Having spent my creative life training myself to look at things from different angles and perspectives, I wasn’t sure I’d find the exercise liberating or even particularly instructive.  But I actually took some interesting photos, including this one in my neighborhood, and this one of Leslie. As a writer I’ve always thought of learning to see as an exercise in the visual sense: opening your eyes and powers of observation to the world around you. But learning to see might also mean learning to discern what the naked eye doesn’t readily reveal.  It might mean learning to see how skewed your own perceptions are, or learning to see how you are perceived by others — or conversely, learning to see that you need to let go of how you’re perceived by others.

In One Writer’s Beginnings, Welty writes about a formative train trip she took with her father when she was a girl, sometime around 1914. Her descriptions of the passing landscape are lovely and luminous. But it’s later, when her entire perspective on the trip shifts, that Welty goes beyond simple act of seeing, and becomes the observer self — the voice of the writer who sees, processes, and reveals much more than the external scenery of life.

“On the train I saw that world passing my window. It was when I came to see it was I  who was passing that my self-centered childhood was over.”

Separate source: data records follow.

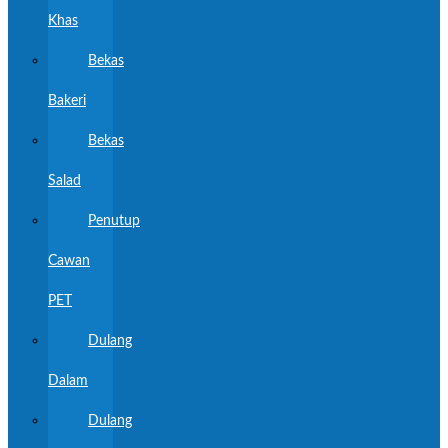
Khas
Bekas
Bakeri
Bekas
Salad
Penutup
Cawan
PET
Dulang
Dalam
Dulang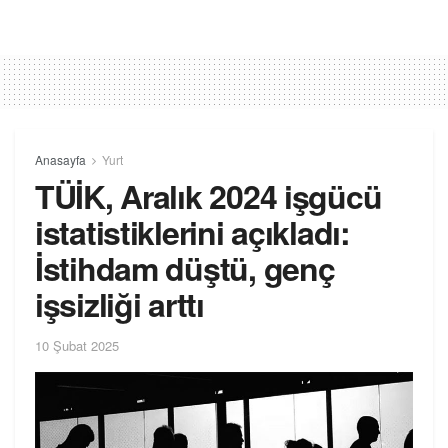
Anasayfa
Yurt
TÜİK, Aralık 2024 işgücü
istatistiklerini açıkladı:
İstihdam düştü, genç
işsizliği arttı
10 Şubat 2025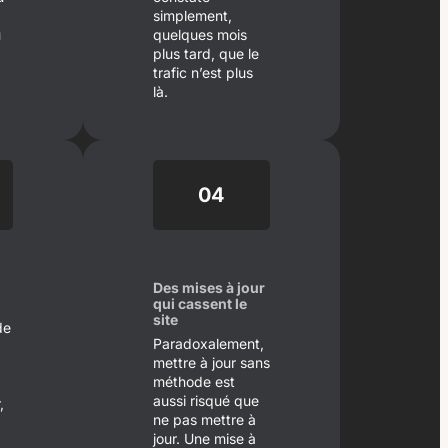
simplement,
u
quelques mois
plus tard, que le
trafic n’est plus
là.
04
Des mises à jour
qui cassent le
site
de
Paradoxalement,
mettre à jour sans
méthode est
aussi risqué que
,
ne pas mettre à
jour. Une mise à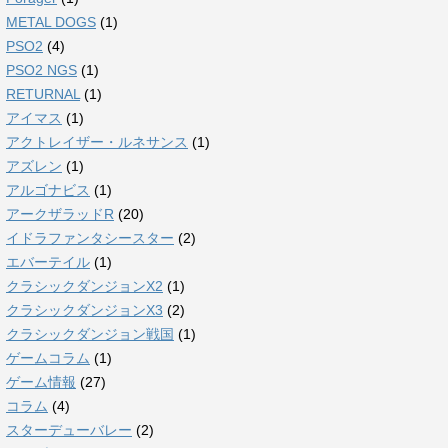
METAL DOGS
(1)
PSO2
(4)
PSO2 NGS
(1)
RETURNAL
(1)
アイマス
(1)
アクトレイザー・ルネサンス
(1)
アズレン
(1)
アルゴナビス
(1)
アークザラッドR
(20)
イドラファンタシースター
(2)
エバーテイル
(1)
クラシックダンジョンX2
(1)
クラシックダンジョンX3
(2)
クラシックダンジョン戦国
(1)
ゲームコラム
(1)
ゲーム情報
(27)
コラム
(4)
スターデューバレー
(2)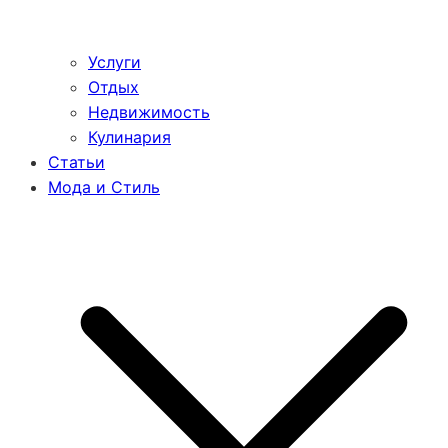
Услуги
Отдых
Недвижимость
Кулинария
Статьи
Мода и Стиль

It’s this next step — first, holding the camera away from ourselves, then turning it outward, and then reflecting not only upon what was seen and unseen, but also upon how the act of reflection changes depending on your internal distance from that moment — that interests me the most.

Some days I hurry home to write it all out. On other days the tensions of understanding something so internal and external in the same moment is enough to drive me to a walk second loop through the park. That’s the joy, and the struggle, of being a writer. And of being a writer who walks.

NOTE: Eudora Welty was a photographer for the W.P.A. and briefly considered a career in photography. I did not know this until I searched her name for this blog entry, and discovered there is a show of her 1930s photographs running at the Museum of the City of New York through February 16. Here are a few of her photos.

Day 122

People like to ask me what I’ve accomplished so far on MyBigWalk. I’m never sure exactly what they’re asking, and so I’m never sure exactly how to answer.  I haven’t lost a lot weight, been invited onto a celebrity t.v. show, or made any surprise appearances on morning talk radio.  The one thing I have noticed for sure is that my fingernails are stronger (probably from the steady supply of Vitamin D).  I don’t know if that’s the kind of big ticket results people are hoping to hear, or whether it’s exactly the kind of ho hum why bother answer they were expecting, so I usually keep that little detail to myself.

Then yesterday, while I was walking with Sarah,it came to me out of nowhere  that I have enough. I don’t mean “I’ve had enough!” I mean that I have enough of everything I need. I was on my way back to the house, some of my extended family was coming for a relaxing Sunday dinner, and I asked myself what would happen if every morning, before all those other voices of doubt and denial and insecurity have their chance to swing from the rafters of my drafty old brain, I just woke in the morning and said, before getting out of bed, I have enough.

So I tried it. I have enough. Maybe you can try it tomorrow morning, and let me know how it feels.